Segment Open

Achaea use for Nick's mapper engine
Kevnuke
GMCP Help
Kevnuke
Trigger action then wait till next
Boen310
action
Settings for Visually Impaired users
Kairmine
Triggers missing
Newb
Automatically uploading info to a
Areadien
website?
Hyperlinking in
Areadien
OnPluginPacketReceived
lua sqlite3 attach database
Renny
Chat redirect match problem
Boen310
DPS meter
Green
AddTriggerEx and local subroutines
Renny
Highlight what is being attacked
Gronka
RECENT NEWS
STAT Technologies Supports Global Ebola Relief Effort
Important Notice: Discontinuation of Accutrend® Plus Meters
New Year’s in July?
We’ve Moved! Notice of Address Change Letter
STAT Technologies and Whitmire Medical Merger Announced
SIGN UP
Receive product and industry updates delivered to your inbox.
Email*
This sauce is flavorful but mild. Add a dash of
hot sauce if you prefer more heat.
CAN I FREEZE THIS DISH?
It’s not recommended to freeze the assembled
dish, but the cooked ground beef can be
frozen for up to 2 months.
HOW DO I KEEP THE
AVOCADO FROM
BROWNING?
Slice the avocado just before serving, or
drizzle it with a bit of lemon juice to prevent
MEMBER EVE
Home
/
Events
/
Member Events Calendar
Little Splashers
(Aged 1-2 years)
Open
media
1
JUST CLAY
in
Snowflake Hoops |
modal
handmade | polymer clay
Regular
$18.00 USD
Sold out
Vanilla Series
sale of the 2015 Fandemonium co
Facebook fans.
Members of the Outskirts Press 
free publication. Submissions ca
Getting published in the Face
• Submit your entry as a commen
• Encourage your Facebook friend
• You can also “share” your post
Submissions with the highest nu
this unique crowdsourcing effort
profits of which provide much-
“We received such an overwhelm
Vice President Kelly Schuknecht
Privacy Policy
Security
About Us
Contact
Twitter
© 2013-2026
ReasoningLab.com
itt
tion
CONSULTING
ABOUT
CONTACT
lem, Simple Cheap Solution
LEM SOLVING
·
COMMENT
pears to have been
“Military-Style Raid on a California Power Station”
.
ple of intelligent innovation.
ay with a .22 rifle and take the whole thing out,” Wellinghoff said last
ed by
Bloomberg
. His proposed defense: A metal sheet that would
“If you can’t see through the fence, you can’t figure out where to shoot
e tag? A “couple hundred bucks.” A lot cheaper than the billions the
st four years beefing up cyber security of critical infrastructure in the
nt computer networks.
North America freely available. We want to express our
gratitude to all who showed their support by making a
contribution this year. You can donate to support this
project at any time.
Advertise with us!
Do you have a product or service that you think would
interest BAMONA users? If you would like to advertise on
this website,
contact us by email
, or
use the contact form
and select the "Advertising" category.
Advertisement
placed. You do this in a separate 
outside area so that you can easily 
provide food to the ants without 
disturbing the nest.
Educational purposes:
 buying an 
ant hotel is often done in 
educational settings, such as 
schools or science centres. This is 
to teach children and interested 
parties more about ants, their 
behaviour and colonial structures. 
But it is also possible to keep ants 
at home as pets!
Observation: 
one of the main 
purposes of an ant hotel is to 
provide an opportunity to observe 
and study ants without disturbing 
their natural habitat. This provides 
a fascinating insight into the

Segment Closed

- _What is expected_
If a line in the material contains "disturbing", show it.

- _Exercise result_
disturbing the nest.
and study ants without disturbing 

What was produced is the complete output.